REAL ESTATE NEWS

Trade Policy Volatility Keeps Industrial Market on Uneven Footing

NAIOP forecast projects muted industrial demand through early 2026.

The outlook for the U.S. industrial real estate market remains clouded by trade disputes and tariff uncertainty, leaving demand projections weak even as new supply continues to hit the market. According to NAIOP’s latest Industrial Space Demand Forecast, net absorption is expected to stay “nearly flat” through the second half of 2025, a sign of how political and economic volatility has slowed activity across the sector.

The report points to U.S. trade policy as one of the biggest forces shaping the industrial market. Ongoing shifts in tariffs and levies have left importers, logistics providers, and transportation companies struggling to make long-term decisions. Court challenges have added to the turmoil, with the Trump administration facing rulings against its actions in the Court of International Trade and the Federal District Court of Appeals. The administration is now appealing to the Supreme Court, seeking permission to push ahead with its trade strategy. Until there is resolution, the market is stuck in limbo, though NAIOP emphasized it is a “near certainty” that tariff rates will remain elevated for the foreseeable future.

Despite the uncertainty, some tenants who had paused leasing decisions may move forward before the end of the year.

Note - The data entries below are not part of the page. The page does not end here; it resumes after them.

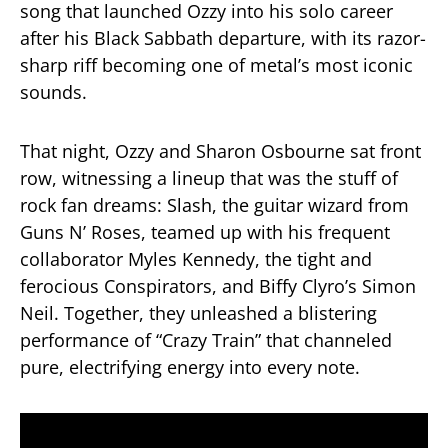
song that launched Ozzy into his solo career
after his Black Sabbath departure, with its razor-
sharp riff becoming one of metal’s most iconic
sounds.
That night, Ozzy and Sharon Osbourne sat front
row, witnessing a lineup that was the stuff of
rock fan dreams: Slash, the guitar wizard from
Guns N’ Roses, teamed up with his frequent
collaborator Myles Kennedy, the tight and
ferocious Conspirators, and Biffy Clyro’s Simon
Neil. Together, they unleashed a blistering
performance of “Crazy Train” that channeled
pure, electrifying energy into every note.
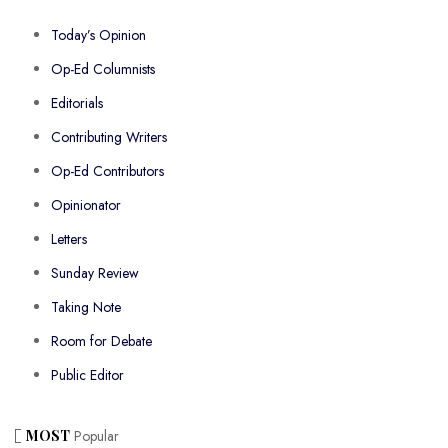
Today’s Opinion
Op-Ed Columnists
Editorials
Contributing Writers
Op-Ed Contributors
Opinionator
Letters
Sunday Review
Taking Note
Room for Debate
Public Editor
MOST
Popular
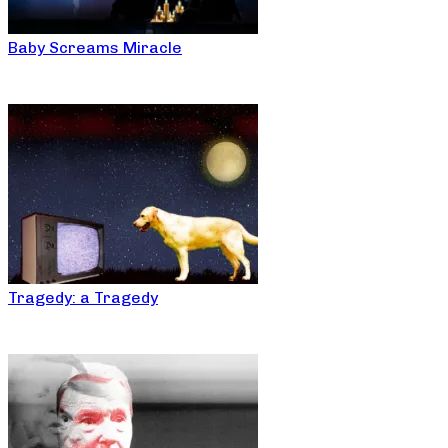
Baby Screams Miracle
Tragedy: a Tragedy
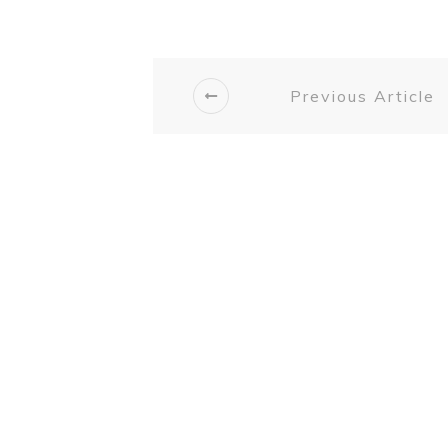
Previous Article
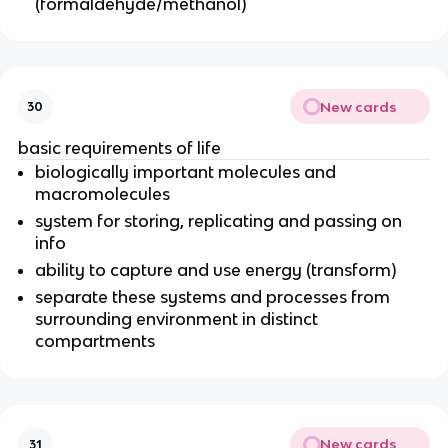
(formaldehyde/methanol)
New cards
30
basic requirements of life
biologically important molecules and
macromolecules
system for storing, replicating and passing on
info
ability to capture and use energy (transform)
separate these systems and processes from
surrounding environment in distinct
compartments
New cards
31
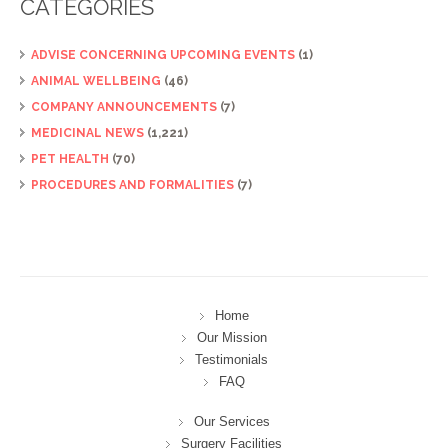
CATEGORIES
ADVISE CONCERNING UPCOMING EVENTS
(1)
ANIMAL WELLBEING
(46)
COMPANY ANNOUNCEMENTS
(7)
MEDICINAL NEWS
(1,221)
PET HEALTH
(70)
PROCEDURES AND FORMALITIES
(7)
Home
Our Mission
Testimonials
FAQ
Our Services
Surgery Facilities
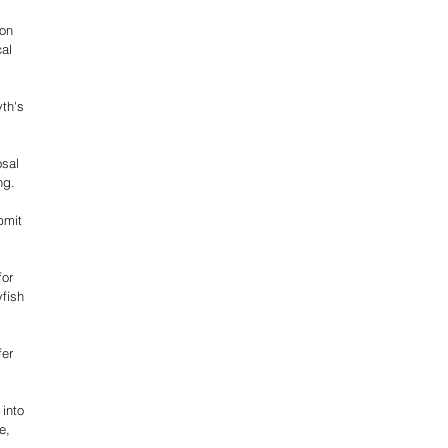
on 
al 
th's 
sal 
ng.
bmit 
or 
fish 
 
er 
into 
e, 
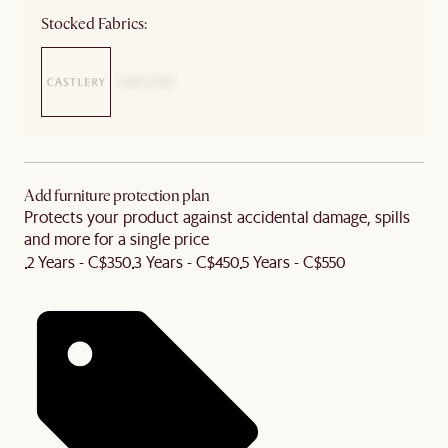
Stocked Fabrics:
Add furniture protection plan
Protects your product against accidental damage, spills
and more for a single price
2 Years - C$350
3 Years - C$450
5 Years - C$550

Still, supply has been outpacing demand. In the first half of 2025, 194.6 million square feet of new industrial space was delivered, according to data from CoStar cited by NAIOP. Net absorption had been projected at 52.2 million square feet during the same period but only reached 13.5 million.

The construction pipeline has also contracted sharply. Roughly 466 million square feet of space is underway nationwide, less than half the peak of 1 billion square feet recorded in late 2022. Today’s pace is closer to levels last seen in mid-2019.

Looking ahead, NAIOP outlined two scenarios—one assuming steady economic growth and another factoring in the possibility of a recession, which the group estimates at 21%. Its baseline forecast suggests absorption could remain weak through early 2026 before rebounding more strongly in the second half of that year and into 2027. For example, net absorption is projected at just 7.5 million square feet in the fourth quarter of 2025 but could climb to more than 60 million square feet by the end of 2026 under standard conditions.

In a recession scenario, leasing activity would fall even further in the short term, with negative absorption projected through early 2026. Recovery would still take hold later that year, though at slightly lower levels than in the baseline case.

Finally, NAIOP tested its forecasting model against out-of-sample data, further reinforcing the wide range of possible outcomes. The model suggests net absorption could be as low as negative 34 million or as high as nearly 25 million square feet in the second half of 2026, highlighting the considerable uncertainty facing the industrial sector.

While the report underscores the resilience of long-term demand, the near-term outlook is far from certain. With judicial decisions pending and trade policies unresolved, the industrial market is likely to remain on uneven footing until clarity emerges.